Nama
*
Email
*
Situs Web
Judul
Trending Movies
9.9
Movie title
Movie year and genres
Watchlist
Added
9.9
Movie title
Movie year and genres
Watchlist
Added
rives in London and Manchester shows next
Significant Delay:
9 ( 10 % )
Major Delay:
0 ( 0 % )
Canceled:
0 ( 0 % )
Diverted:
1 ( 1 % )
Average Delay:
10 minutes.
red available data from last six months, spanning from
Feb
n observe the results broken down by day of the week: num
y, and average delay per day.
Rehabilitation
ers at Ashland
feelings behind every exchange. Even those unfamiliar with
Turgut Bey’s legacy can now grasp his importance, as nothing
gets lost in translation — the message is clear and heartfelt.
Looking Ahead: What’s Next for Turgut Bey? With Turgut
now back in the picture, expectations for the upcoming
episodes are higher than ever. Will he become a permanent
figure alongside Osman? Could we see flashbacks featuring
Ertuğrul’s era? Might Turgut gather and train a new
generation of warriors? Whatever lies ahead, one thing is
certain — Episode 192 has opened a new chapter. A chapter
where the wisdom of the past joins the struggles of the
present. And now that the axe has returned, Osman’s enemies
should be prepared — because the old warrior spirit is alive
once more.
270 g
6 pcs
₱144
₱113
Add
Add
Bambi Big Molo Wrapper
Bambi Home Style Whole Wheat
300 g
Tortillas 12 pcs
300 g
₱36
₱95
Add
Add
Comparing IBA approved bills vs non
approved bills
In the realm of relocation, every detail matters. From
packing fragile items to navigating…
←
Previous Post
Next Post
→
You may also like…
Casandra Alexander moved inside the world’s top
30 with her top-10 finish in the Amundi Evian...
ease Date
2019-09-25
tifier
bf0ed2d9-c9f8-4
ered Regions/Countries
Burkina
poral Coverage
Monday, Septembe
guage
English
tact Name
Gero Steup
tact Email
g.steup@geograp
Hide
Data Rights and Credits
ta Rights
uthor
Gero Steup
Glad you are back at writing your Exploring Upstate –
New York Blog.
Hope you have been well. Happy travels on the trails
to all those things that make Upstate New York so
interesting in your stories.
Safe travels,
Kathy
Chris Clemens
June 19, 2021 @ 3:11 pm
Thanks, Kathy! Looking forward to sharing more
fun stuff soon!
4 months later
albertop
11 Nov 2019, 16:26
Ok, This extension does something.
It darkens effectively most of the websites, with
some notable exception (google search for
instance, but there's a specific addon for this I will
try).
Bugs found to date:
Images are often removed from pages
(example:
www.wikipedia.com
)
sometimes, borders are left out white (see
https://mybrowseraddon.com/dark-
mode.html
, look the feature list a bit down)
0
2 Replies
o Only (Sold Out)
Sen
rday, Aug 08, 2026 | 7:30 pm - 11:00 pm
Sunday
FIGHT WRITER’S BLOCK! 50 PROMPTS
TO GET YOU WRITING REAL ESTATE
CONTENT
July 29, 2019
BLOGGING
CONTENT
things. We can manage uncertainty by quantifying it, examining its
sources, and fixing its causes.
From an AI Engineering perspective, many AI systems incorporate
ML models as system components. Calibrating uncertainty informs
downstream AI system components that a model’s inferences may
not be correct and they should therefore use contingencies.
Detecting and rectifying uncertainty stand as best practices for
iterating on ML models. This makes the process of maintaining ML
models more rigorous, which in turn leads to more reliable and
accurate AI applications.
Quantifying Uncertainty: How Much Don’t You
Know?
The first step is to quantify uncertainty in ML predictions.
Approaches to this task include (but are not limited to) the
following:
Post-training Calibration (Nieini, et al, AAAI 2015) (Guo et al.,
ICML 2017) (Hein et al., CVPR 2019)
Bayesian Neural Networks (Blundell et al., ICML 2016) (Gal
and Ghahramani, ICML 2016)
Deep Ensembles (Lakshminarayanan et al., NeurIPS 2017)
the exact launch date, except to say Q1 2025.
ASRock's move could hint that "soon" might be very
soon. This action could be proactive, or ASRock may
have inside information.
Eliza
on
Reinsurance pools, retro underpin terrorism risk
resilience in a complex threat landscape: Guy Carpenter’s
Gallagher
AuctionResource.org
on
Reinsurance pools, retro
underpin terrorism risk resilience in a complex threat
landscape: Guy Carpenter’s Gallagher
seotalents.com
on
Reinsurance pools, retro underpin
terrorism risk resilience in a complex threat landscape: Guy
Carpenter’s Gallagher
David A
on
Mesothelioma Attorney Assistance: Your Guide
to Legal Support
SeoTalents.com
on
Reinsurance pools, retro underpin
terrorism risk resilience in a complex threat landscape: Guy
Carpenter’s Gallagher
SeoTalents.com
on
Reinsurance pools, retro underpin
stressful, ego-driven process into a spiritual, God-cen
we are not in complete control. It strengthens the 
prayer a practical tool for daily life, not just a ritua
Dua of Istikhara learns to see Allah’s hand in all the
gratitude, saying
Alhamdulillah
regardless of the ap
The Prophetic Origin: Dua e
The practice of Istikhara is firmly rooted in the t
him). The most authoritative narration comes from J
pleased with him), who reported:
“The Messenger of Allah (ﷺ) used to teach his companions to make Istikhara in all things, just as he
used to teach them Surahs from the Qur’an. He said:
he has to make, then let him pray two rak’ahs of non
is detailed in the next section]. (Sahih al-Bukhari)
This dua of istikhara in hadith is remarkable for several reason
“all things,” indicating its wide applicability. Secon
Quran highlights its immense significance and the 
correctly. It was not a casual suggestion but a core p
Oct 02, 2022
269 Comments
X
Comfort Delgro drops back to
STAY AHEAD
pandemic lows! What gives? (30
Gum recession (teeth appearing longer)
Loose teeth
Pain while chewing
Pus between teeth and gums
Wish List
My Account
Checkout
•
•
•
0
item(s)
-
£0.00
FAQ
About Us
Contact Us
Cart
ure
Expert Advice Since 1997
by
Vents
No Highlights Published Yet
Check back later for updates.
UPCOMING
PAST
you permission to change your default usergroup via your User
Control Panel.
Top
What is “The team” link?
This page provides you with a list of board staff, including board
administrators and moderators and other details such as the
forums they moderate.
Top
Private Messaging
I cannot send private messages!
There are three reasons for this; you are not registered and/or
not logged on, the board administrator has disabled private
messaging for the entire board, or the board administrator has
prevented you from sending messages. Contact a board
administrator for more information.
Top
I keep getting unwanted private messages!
· · · · · · ·
Apply a filter for "board" to the data above, then copy each line that matches.

## [SOLUTION FOR THIS TASK]
This page provides you with a list of board staff, including board
not logged on, the board administrator has disabled private
messaging for the entire board, or the board administrator has
prevented you from sending messages. Contact a board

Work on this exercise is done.